_TO DO:_ Would you give the number of lines in the entries that contain the word "finden"? Nothing else is needed.

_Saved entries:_
= = =
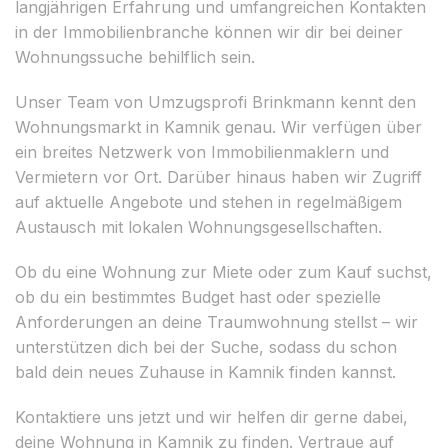
langjährigen Erfahrung und umfangreichen Kontakten
in der Immobilienbranche können wir dir bei deiner
Wohnungssuche behilflich sein.
Unser Team von Umzugsprofi Brinkmann kennt den
Wohnungsmarkt in Kamnik genau. Wir verfügen über
ein breites Netzwerk von Immobilienmaklern und
Vermietern vor Ort. Darüber hinaus haben wir Zugriff
auf aktuelle Angebote und stehen in regelmäßigem
Austausch mit lokalen Wohnungsgesellschaften.
Ob du eine Wohnung zur Miete oder zum Kauf suchst,
ob du ein bestimmtes Budget hast oder spezielle
Anforderungen an deine Traumwohnung stellst – wir
unterstützen dich bei der Suche, sodass du schon
bald dein neues Zuhause in Kamnik finden kannst.
Kontaktiere uns jetzt und wir helfen dir gerne dabei,
deine Wohnung in Kamnik zu finden. Vertraue auf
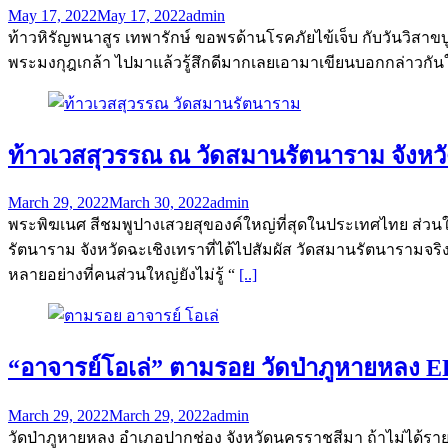
May 17, 2022
May 17, 2022
admin
ท้าวหิรัญพนาสูร เทพารักษ์ ขอพรด้านโรคภัยไข้เจ็บ กับวันวิส
พระมงกุฎเกล้า ไปมาแล้วรู้สึกดีมากเลยเอามาเขียนบอกกล่าวกัน
ท้าวเวสสุวรรณ ณ วัดสมานรัตนาราม จังหวั
March 29, 2022
March 30, 2022
admin
พระพิฆเนศ สีชมพูปางเสวยสุของค์ใหญ่ที่สุดในประเทศไทย ส่วนใ
รัตนาราม จังหวัดฉะเชิงเทราที่ได้ไปสัมผัส วัดสมานรัตนารามจริง ๆ จ
หลายอย่างที่คนส่วนใหญ่ยังไม่รู้ “
[..]
“อาจารย์โอเล่” ตามรอย วัดป่าภูหายหลง E
March 29, 2022
March 29, 2022
admin
วัดป่าภูหายหลง อำเภอปากช่อง จังหวัดนครราชสีมา ถ้าไม่ได้รายกา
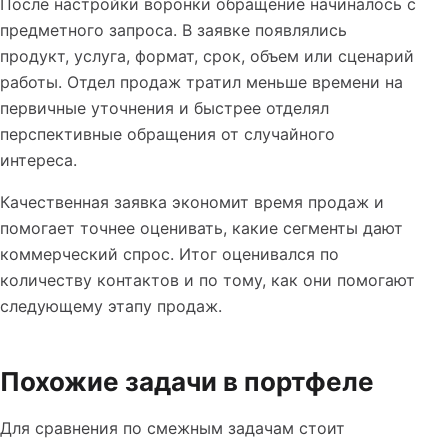
После настройки воронки обращение начиналось с
предметного запроса. В заявке появлялись
продукт, услуга, формат, срок, объем или сценарий
работы. Отдел продаж тратил меньше времени на
первичные уточнения и быстрее отделял
перспективные обращения от случайного
интереса.
Качественная заявка экономит время продаж и
помогает точнее оценивать, какие сегменты дают
коммерческий спрос. Итог оценивался по
количеству контактов и по тому, как они помогают
следующему этапу продаж.
Похожие задачи в портфеле
Для сравнения по смежным задачам стоит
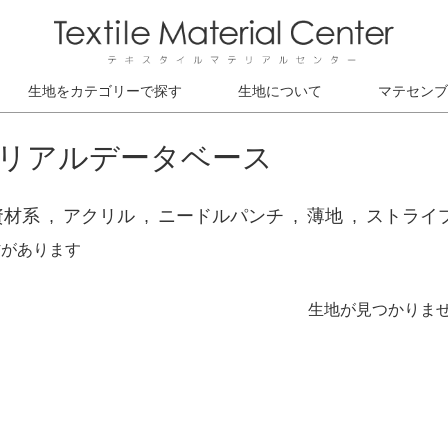
生地をカテゴリーで探す
生地について
マテセンブ
リアルデータベース
資材系
アクリル
ニードルパンチ
薄地
ストライ
材があります
生地が見つかりま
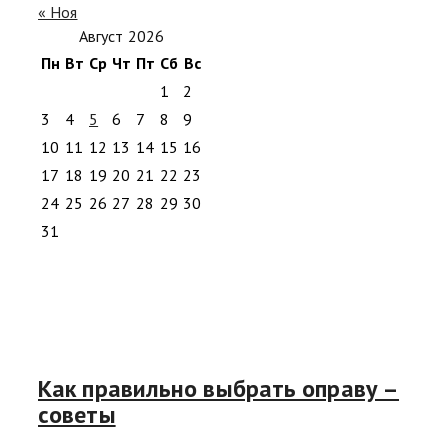
« Ноя
Август 2026
Пн
Вт
Ср
Чт
Пт
Сб
Вс
1
2
3
4
5
6
7
8
9
10
11
12
13
14
15
16
17
18
19
20
21
22
23
24
25
26
27
28
29
30
31
Как правильно выбрать оправу –
советы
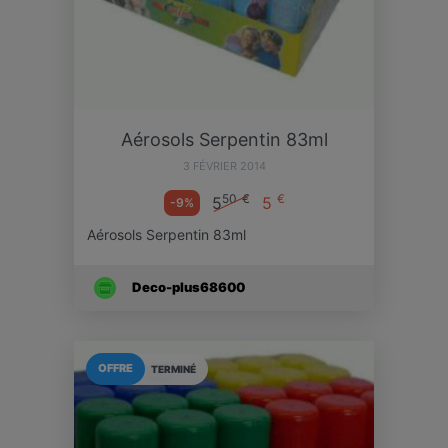
Aérosols Serpentin 83ml
3 FÉVRIER 2014
50
€
€
5
5
-9%
Aérosols Serpentin 83ml
Deco-plus68600
OFFRE
TERMINÉ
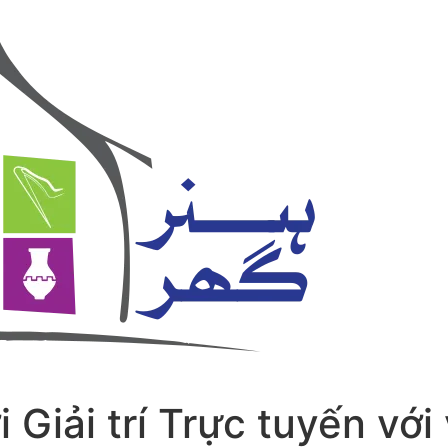
Giải trí Trực tuyến với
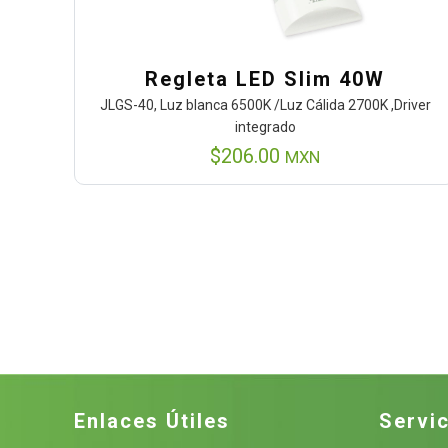
Regleta LED Slim 40W
JLGS-40, Luz blanca 6500K /Luz Cálida 2700K ,Driver
integrado
$
206.00
MXN
Enlaces Útiles
Servic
= = =
_ANSWER SPACE:_ 2